Here is a workout plan for endurance. Don’t need to do it daily, enough time in six days to run through rough terrain, to train the muscles and internal organs to perform work with medium load for a long time and develop endurance. This is what you need in climbing, and the ability to lift boulders, you’re not Greek Titan, goes to storm Olympus. Such exercises help to learn to relax unused muscles and to prevent muscle fatigue while walking and trainers teach athletes to combine the rhythm of the breath with the movement.


– Distance: 5 km on moderate terrain. Slow walking-500 g (6-7 min); slow-running 1 km (6-6. 5 min); accelerated walking 2 km (20-21 min); sprinting: 1 km (5-5. 5 min); slow walking: 500 meters (7-8 minutes). Class duration: 44-45 min.

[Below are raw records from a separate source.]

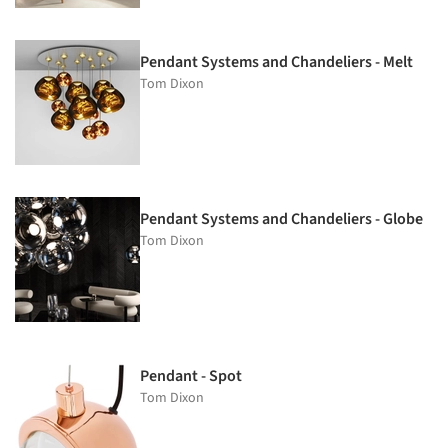
Pendant Systems and Chandeliers - Melt
Tom Dixon
Pendant Systems and Chandeliers - Globe
Tom Dixon
Pendant - Spot
Tom Dixon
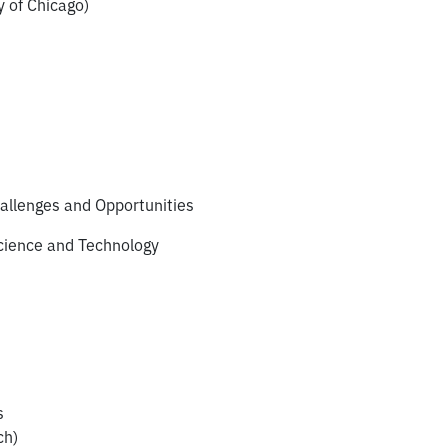
 of Chicago)
allenges and Opportunities
cience and Technology
s
ch)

– Distance: 7 km, moderate terrain. Express walk: 500 m (5-7 min); slow run: 1.5 km (9-9,5 min); fast walking 1 km (8-9 min); slow running 2 miles (12-13 min); slow walking 2 km (28-30 min). Class duration: 1 hour 2 minutes.

– Distance: 10 km on moderate terrain. Slow-running 1 km (6-6,5 min); slow walking 2 km (28-30 min); sprinting: 1 km (5-5. 5 min); accelerated walking 2 km (18-20 min); slow running 2 miles (12-13 min); slow walking: 2 km (30-35 min). Class length: 1 hour 39 minutes.

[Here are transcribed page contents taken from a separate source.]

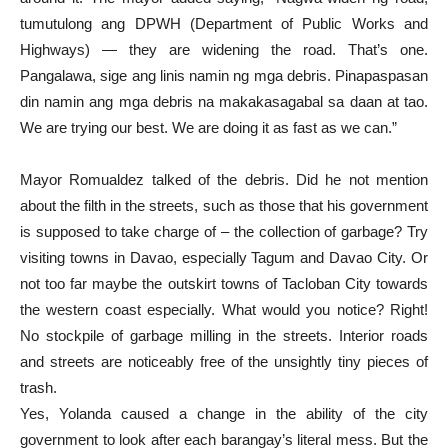
tumutulong ang DPWH (Department of Public Works and
Highways) — they are widening the road. That’s one.
Pangalawa, sige ang linis namin ng mga debris. Pinapaspasan
din namin ang mga debris na makakasagabal sa daan at tao.
We are trying our best. We are doing it as fast as we can.”
Mayor Romualdez talked of the debris. Did he not mention
about the filth in the streets, such as those that his government
is supposed to take charge of – the collection of garbage? Try
visiting towns in Davao, especially Tagum and Davao City. Or
not too far maybe the outskirt towns of Tacloban City towards
the western coast especially. What would you notice? Right!
No stockpile of garbage milling in the streets. Interior roads
and streets are noticeably free of the unsightly tiny pieces of
trash.
Yes, Yolanda caused a change in the ability of the city
government to look after each barangay’s literal mess. But the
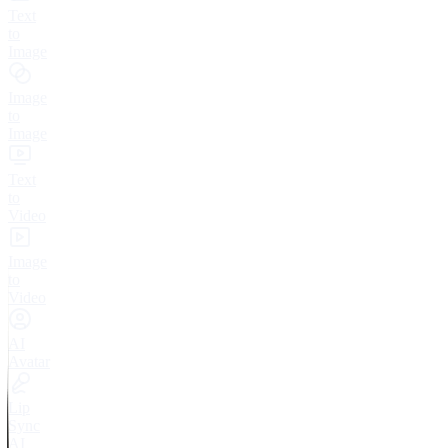
Text
to
Image
Image
to
Image
Text
to
Video
Image
to
Video
AI
Avatar
Lip
Sync
AI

– Distance: 10 km on moderate terrain. Slow-running 1 km (6-6,5 min); slow walking 2 km (28-30 min); sprinting: 1 km (5-5. 5 min); accelerated walking 2 km (18-20 min); slow running 2 miles (12-13 min); slow walking: 2 km (30-35 min). Class length: 1 hour 39 minutes.


– Running 5 km with the objective to meet the GTO II degree (21-24 min).

Walking with a backpack weighing up to 10 kg at a distance of 20 km over rough terrain (12-15 min-1 km). Class length: 4 hours.

– Distance: 8 km on moderate terrain. Quick walking: 1 km (8-9 min); slow Jogging 2 km (15-33 min); fast walking: 2 km (16-17 min); slow run: 1.5 km (9-10 min.); slow walking: 1.5 km (19-20 min). Duration of lesson: 1 hour 5 minutes.

– Distance: 30 km walking with a backpack weighing up to 10 kg selenoproteins terrain (12-15 min-1 km). Class duration: 6 hours.

– Distance: 10 km on moderate terrain. Fast walk: 1.5 km (12-14 min.); slow running 2 miles (13-15 minutes) brisk walking: 2 km (16-17 min); slow running 2 miles (12-13 min); slow walk: 2.5 km (30-35 min). Class duration: 1 hour 23 minutes.

– Distance: 35 km Walking with a backpack weighing up to 10 kg (12-13 min per 1 km). In the middle distance rest 30 minutes. Class duration: 8 hours.

After these sessions you’ll be ready to conquer any mountain peaks. Of course, if at hand is an experienced team of craftsmen.

The most important thing is to be alert and to show the wonders of patience. Carefully study the routes of the rocks, and a more sophisticated technique of conquering mountain peaks. It’s difficult to learn on their own, but on the climbing walls under the supervision of experienced professionals, the same attention should be paid to work with the equipment and ability to work in a team. The most important thing.